MAIN OUTCOMES/MEASURES: We identified fall-related admissions. A CatBoost model was developed on 2018 data to predict risk of fall-related emergency department visits or hospitalisations. Temporal validation was done using 2019 data to evaluate model performance. We reported discrimination, calibration and other relevant metrics measured at the end of 2019 on both ranked predictions and predicted probability thresholds. A cost-savings simulation was performed using 2019 data.
Final number of study participants was 224 445. The validation set had 203 584 participants with 19 389 fall-related events (9.5% pretest probability) and an ML model c-statistic of 0.70. The highest ranked predictions had post-test probabilities ranging from 40% to 50%. Net benefit analysis presented mixed results with some net benefit using the ML model in the 6%-30% range. The top 50 percentile of predicted risks represented nearly $C60 million in health system costs related to falls. Intervening on the top 25 or 50 percentiles of predicted risk could realise substantial (up to $C16 million) savings.
ML prediction models based on population-level administrative data can assist health systems with fall prevention programmes identify older adults at risk of fall-related admissions and reduce costs. ML predictions based on ranked predictions or probability thresholds could guide subsequent interventions to mitigate fall risks. Increased access to diverse forms of data could improve ML performance and further reduce costs.
构建一个具有组织性跌倒预防计划的医疗保健系统的机器学习(ML)模型,以识别有跌倒相关入院风险的老年人。
本预后研究使用人群水平的行政健康数据来开发 ML 预测模型。
本研究于 2018 年至 2019 年在加拿大艾伯塔省进行。
年龄在 65 岁及以上且至少有一次既往入院记录的艾伯塔省人。排除有姑息治疗条件或已移民出艾伯塔省的人。
分析单位是个人。
主要结果/措施:我们确定了与跌倒相关的入院记录。在 2018 年的数据上开发了一个 CatBoost 模型来预测与跌倒相关的急诊就诊或住院的风险。使用 2019 年的数据进行时间验证,以评估模型性能。我们在 2019 年末报告了排名预测和预测概率阈值的区分度、校准和其他相关指标。使用 2019 年的数据进行了成本节约模拟。

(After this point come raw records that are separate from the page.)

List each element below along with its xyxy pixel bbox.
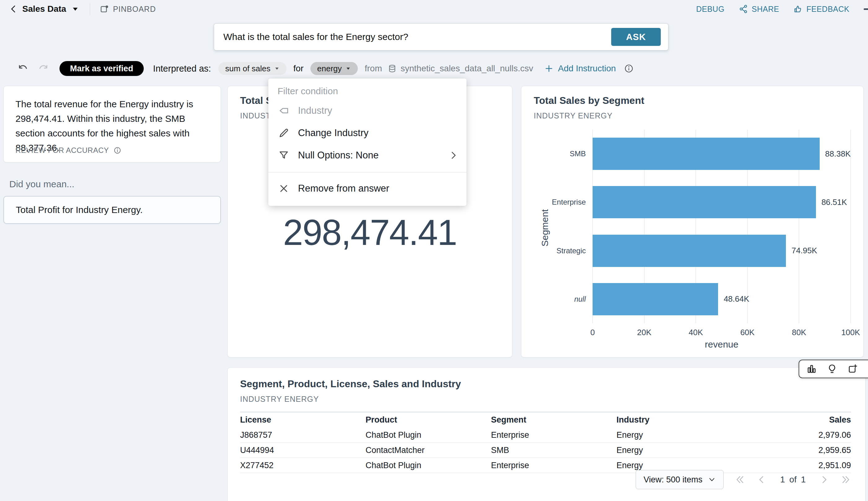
- page-indicator: 1 of 1: [780, 475, 806, 484]
- table-row: U444994ContactMatcherSMBEnergy2,959.65: [240, 443, 851, 458]
- feedback-button[interactable]: FEEDBACK: [793, 4, 849, 14]
- question-input[interactable]: [214, 32, 611, 42]
- table-card-title: Segment, Product, License, Sales and Ind…: [240, 378, 851, 390]
- of-label: of: [789, 475, 796, 484]
- table-cell: X277452: [240, 461, 365, 470]
- bar-row: Strategic74.95K: [593, 235, 851, 267]
- back-button[interactable]: [8, 3, 20, 15]
- interpreted-as-label: Interpreted as:: [153, 64, 211, 74]
- suggestion-text: Total Profit for Industry Energy.: [16, 205, 143, 215]
- table-cell: 2,979.06: [759, 430, 851, 440]
- quicksight-q-answer-page: Sales Data PINBOARD DEBUG SHARE: [0, 0, 868, 501]
- first-page-button[interactable]: [735, 475, 745, 485]
- pinboard-button[interactable]: PINBOARD: [99, 4, 156, 14]
- narrative-summary-card: The total revenue for the Energy industr…: [3, 86, 221, 162]
- table-cell: ChatBot Plugin: [365, 430, 491, 440]
- more-menu-icon[interactable]: [864, 8, 868, 10]
- x-axis-ticks: 020K40K60K80K100K: [593, 328, 851, 338]
- review-for-accuracy-label: REVIEW FOR ACCURACY: [15, 146, 109, 155]
- pinboard-icon: [99, 4, 109, 14]
- column-header[interactable]: Sales: [759, 415, 851, 425]
- double-chevron-left-icon: [735, 475, 745, 485]
- bar-value-label: 48.64K: [724, 294, 749, 304]
- view-items-label: View: 500 items: [644, 475, 702, 484]
- undo-icon: [17, 63, 29, 74]
- for-label: for: [293, 64, 304, 74]
- add-instruction-label: Add Instruction: [558, 64, 616, 74]
- bar-category-label: null: [518, 295, 586, 303]
- bar-category-label: Strategic: [518, 246, 586, 255]
- share-label: SHARE: [752, 5, 779, 14]
- column-header[interactable]: Industry: [616, 415, 759, 425]
- table-cell: Enterprise: [491, 430, 616, 440]
- table-cell: J868757: [240, 430, 365, 440]
- lightbulb-icon[interactable]: [826, 363, 838, 374]
- current-page: 1: [780, 475, 785, 484]
- info-icon[interactable]: [624, 64, 634, 74]
- undo-button[interactable]: [17, 63, 29, 74]
- x-tick-label: 80K: [792, 328, 806, 337]
- table-cell: Energy: [616, 430, 759, 440]
- pinboard-label: PINBOARD: [113, 5, 156, 14]
- funnel-icon: [277, 149, 290, 161]
- bar-smb[interactable]: [593, 138, 820, 170]
- table-cell: 2,959.65: [759, 446, 851, 455]
- bar-row: Enterprise86.51K: [593, 186, 851, 218]
- plus-icon: [544, 64, 553, 73]
- from-label: from: [365, 64, 382, 74]
- table-header-row: LicenseProductSegmentIndustrySales: [240, 412, 851, 427]
- add-to-pinboard-icon[interactable]: [847, 363, 858, 374]
- dropdown-item-label: Null Options: None: [298, 150, 378, 161]
- last-page-button[interactable]: [840, 475, 851, 485]
- redo-button[interactable]: [37, 63, 49, 74]
- filter-value-chip[interactable]: energy: [310, 62, 358, 75]
- y-axis-label: Segment: [540, 206, 550, 249]
- table-card: Segment, Product, License, Sales and Ind…: [227, 367, 866, 501]
- redo-icon: [37, 63, 49, 74]
- share-button[interactable]: SHARE: [739, 4, 779, 14]
- table-row: J868757ChatBot PluginEnterpriseEnergy2,9…: [240, 427, 851, 443]
- dropdown-item-remove-from-answer[interactable]: Remove from answer: [268, 177, 466, 200]
- double-chevron-right-icon: [840, 475, 851, 485]
- add-instruction-button[interactable]: Add Instruction: [544, 64, 616, 74]
- debug-button[interactable]: DEBUG: [696, 5, 724, 14]
- dropdown-item-change-industry[interactable]: Change Industry: [268, 122, 466, 144]
- column-header[interactable]: License: [240, 415, 365, 425]
- dropdown-header: Filter condition: [268, 78, 466, 99]
- dropdown-item-label: Change Industry: [298, 127, 368, 139]
- column-header[interactable]: Segment: [491, 415, 616, 425]
- view-items-dropdown[interactable]: View: 500 items: [636, 470, 724, 489]
- metric-chip[interactable]: sum of sales: [218, 62, 287, 75]
- table-cell: Enterprise: [491, 461, 616, 470]
- dropdown-item-null-options-none[interactable]: Null Options: None: [268, 144, 466, 167]
- next-page-button[interactable]: [819, 475, 829, 485]
- chevron-down-icon: [708, 476, 716, 484]
- bar-strategic[interactable]: [593, 235, 786, 267]
- bar-row: null48.64K: [593, 283, 851, 315]
- table-cell: SMB: [491, 446, 616, 455]
- bar-null[interactable]: [593, 283, 718, 315]
- info-icon[interactable]: [113, 146, 121, 154]
- prev-page-button[interactable]: [757, 475, 767, 485]
- dropdown-item-label: Industry: [298, 105, 332, 116]
- table-cell: Energy: [616, 461, 759, 470]
- ask-button[interactable]: ASK: [611, 28, 661, 46]
- interpretation-bar: Mark as verified Interpreted as: sum of …: [17, 61, 634, 76]
- tag-icon: [277, 105, 290, 117]
- suggestion-card[interactable]: Total Profit for Industry Energy.: [3, 196, 221, 224]
- x-tick-label: 60K: [740, 328, 755, 337]
- table-cell: Energy: [616, 446, 759, 455]
- bar-enterprise[interactable]: [593, 186, 816, 218]
- chevron-left-icon: [757, 475, 767, 485]
- thumbs-up-icon: [793, 4, 803, 14]
- caret-down-icon[interactable]: [71, 5, 79, 13]
- table-pagination: View: 500 items 1 of 1: [636, 470, 851, 489]
- bar-chart-icon[interactable]: [806, 363, 817, 374]
- dataset-ref: synthetic_sales_data_all_nulls.csv: [387, 64, 533, 74]
- caret-down-icon: [274, 66, 280, 71]
- column-header[interactable]: Product: [365, 415, 491, 425]
- mark-as-verified-button[interactable]: Mark as verified: [59, 61, 144, 76]
- dropdown-item-label: Remove from answer: [298, 183, 389, 194]
- table-cell: U444994: [240, 446, 365, 455]
- dropdown-divider: [268, 172, 466, 172]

最终研究参与者总数为 224445 人。验证集中有 203584 名参与者,发生了 19389 例与跌倒相关的事件(9.5%的先验概率),ML 模型的 C 统计量为 0.70。排名最高的预测结果的后验概率范围从 40%到 50%。净效益分析结果不一,在 6%-30%的范围内,使用 ML 模型有净效益。预测风险的前 50%代表了与跌倒相关的近 6000 万加元的卫生系统成本。干预预测风险的前 25%或 50%可能会产生大量(高达 1600 万加元)的节省。
基于人群水平行政数据的 ML 预测模型可以帮助具有跌倒预防计划的医疗保健系统识别有跌倒相关入院风险的老年人,并降低成本。基于排名预测或概率阈值的 ML 预测可以指导后续干预措施以降低跌倒风险。增加对各种形式数据的访问可以提高 ML 性能并进一步降低成本。